[[ Given information, beginning ]]

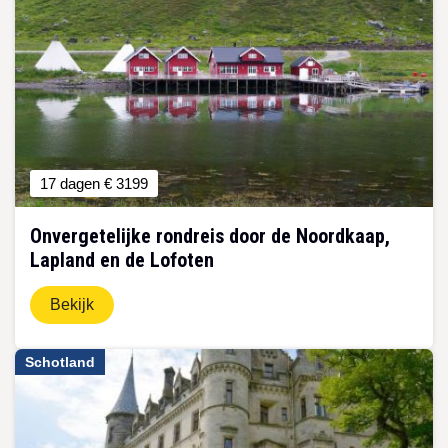
17 dagen
€ 3199
Onvergetelijke rondreis door de Noordkaap,
Lapland en de Lofoten
Bekijk
Schotland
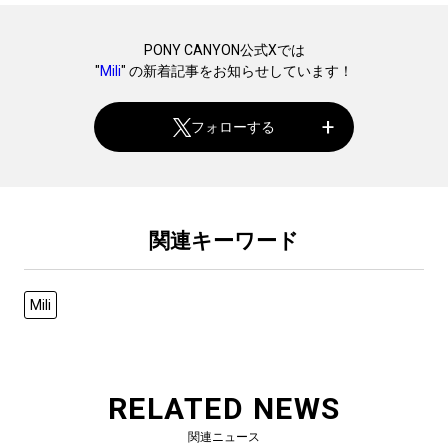
PONY CANYON公式Xでは
"
Mili
" の新着記事をお知らせしています！
フォローする
関連キーワード
Mili
RELATED NEWS
関連ニュース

[[ Given information, end ]]

[Work instructions]:
Once the pictures are set aside, write out each record exactly.

[Task answer]:
17 dagen
€ 3199
Onvergetelijke rondreis door de Noordkaap,
Lapland en de Lofoten
Bekijk
Schotland
PONY CANYON公式Xでは
"
Mili
" の新着記事をお知らせしています！
フォローする
関連キーワード
Mili
RELATED NEWS
関連ニュース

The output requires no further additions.